Sono anni che le PMI viaggiano sulle montagne russe, tra permacrisi, situazione geopolitica, pandemia, crisi dell’automotive, recessione tedesca, transizioni industriali e gli evergreen italiani legati a cuneo fiscale, fiscalità e burocrazia.
Secondo i dati di API, l’Associazione delle piccole e medie industrie di Milano, Monza, Pavia, Lodi e Bergamo, solo nell’ultimo anno hanno chiuso circa 1120 imprese manifatturiere, nelle province di Milano, Monza Brianza e Lodi.
“Non si arresta la deindustrializzazione del nostro Paese e, se ipotizziamo una media di 10 dipendenti, parliamo di oltre 11000 persone costrette a cercare un nuovo lavoro”, ha dichiarato Alberto Fiammenghi, presidente di API, nel proprio intervento di fine 2024. “Tutto questo avviene silenziosamente perché non si calcola l’impatto dei tanti piccoli numeri che creano una voragine nel nostro tessuto produttivo. Come imprenditori, sentiamo che si è rotto qualcosa, il patto di fiducia pubblico-privato su cui fare affidamento per lo sviluppo e il mantenimento del tessuto industriale. Una sorta di cortocircuito nel sistema”.

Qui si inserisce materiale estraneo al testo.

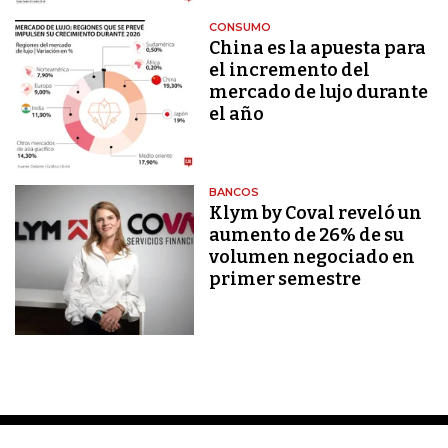
CONSUMO
China es la apuesta para
el incremento del
mercado de lujo durante
el año
BANCOS
Klym by Coval reveló un
aumento de 26% de su
volumen negociado en
primer semestre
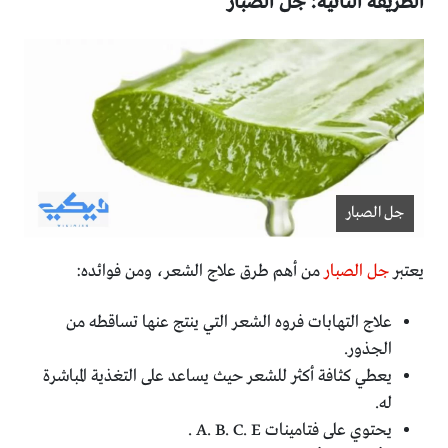
الطريقة الثانية: جل الصبار
جل الصبار
يعتبر
جل الصبار
من أهم طرق علاج الشعر، ومن فوائده:
علاج التهابات فروه الشعر التي ينتج عنها تساقطه من
الجذور.
يعطي كثافة أكثر للشعر حيث يساعد على التغذية المباشرة
له.
يحتوي على فتامينات A. B. C. E .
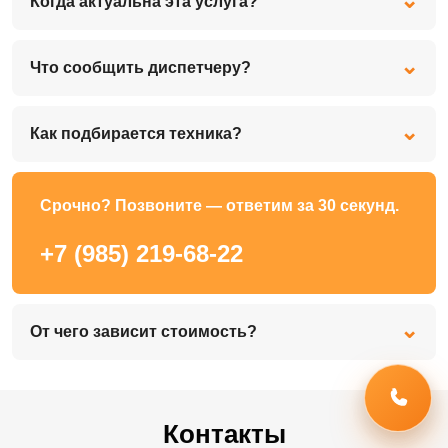
Когда актуальна эта услуга?
Что сообщить диспетчеру?
Как подбирается техника?
Срочно? Позвоните — ответим за 30 секунд.
+7 (985) 219-68-22
От чего зависит стоимость?
Контакты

Linee guida per una nuova politica industriale
Bisogna comprendere la causa di questa situazione e prendere misure adeguate per porvi rimedio. “In API ci confrontiamo spesso su come reagire e costruire una strategia industriale condivisa che valorizzi le PMI”, ha proseguito Fiammenghi. “Lo chiediamo da anni e finalmente, a seguito della consultazione pubblica di questi mesi, nel febbraio del 2025 sarà pubblicato il “Libro Bianco per una nuova strategia di politica industriale per l’Italia”. Perché senza le PMI – che ricordo essere il 97% delle imprese manifatturiere attive – il Paese non si sostiene”.
Ma altri problemi rimangono irrisolti, come l’annoso tema della sicurezza sul lavoro e le tragedie di cui ancora troppo spesso si legge sui giornali. Scegliere consulenti capaci, verificare lo stato della propria azienda, fare formazione, assumersi la propria responsabilità per avere un luogo di lavoro sano e sicuro è un dovere, secondo Fiammenghi. “Non si tratta di costi, ma di investimenti sulle persone, sulla continuità e sul valore aziendale”, ha sottolineato il presidente di API.
Un altro tema importante riguarda complessità di trovare giovani da inserire in azienda. In Italia l’incremento dell’occupazione giovanile registra tassi superiori rispetto alla media europea, ma i neet sono troppi: quasi un milione e mezzo di persone tra i 15 e i 29 anni.
Le attività degli associati API per il 2025
Ma, per fortuna, non è tutto negativo e Alberto Fiammenghi ritiene che: “Le opportunità sono infinite, anche se le imprenditrici e gli imprenditori fanno più “story doing” che “story telling”. Bisogna raccontarsi, condividere, partecipare. Se costruiamo insieme e investiamo sull’ecosistema – ognuno per la propria parte – il cortocircuito si interrompe”.
Lo dimostra il sentiment degli associati API per il 2025, che testimonia come, nonostante le paure e le incertezze: il 37% è impegnato principalmente nella ricerca di giovani da inserire in azienda, che possano supportarli nelle transizioni digitale e green; il 16% sta lavorando per aprire nuovi mercati; il 13% ha intenzione di innovare attraverso Transizione 5.0, risorse proprie o fondi del PNRR; il 10% ha aumentato le esportazioni. Il restante 24% è maggiormente impegnato in percorsi formativi, nella tenuta del proprio mercato e nel consolidare gli investimenti fatti negli anni precedenti.
“Tra gli intervistati, l’88% si avvale di API nel perseguire questi obiettivi”, si è avviato a concludere Alberto Fiammenghi. “Un risultato lusinghiero, ma mai soddisfacente. Vogliamo che tutti gli associati possano servirsi delle competenze multidisciplinari e degli esperti messi a loro disposizione. Da ultimo, vorrei rivolgere un pensiero ai giovani: lasciatevi coinvolgere nel settore manifatturiero, nell’Italia che produce, nel made in Italy; credete nel patto generazionale!
Abbiamo bisogno di ragazzi e ragazze a cui insegnare il mestiere di imprenditore affinché possano declinarlo con le loro competenze e stili. Così da far nascere nuove imprese, nuovi manufatti, nuovi posti di lavoro e investire nel territorio e nella comunità di riferimento. Credere nelle PMI manifatturiere e di servizio alla produzione significa investire nella prosperità del Paese e di ciascuno di noi”.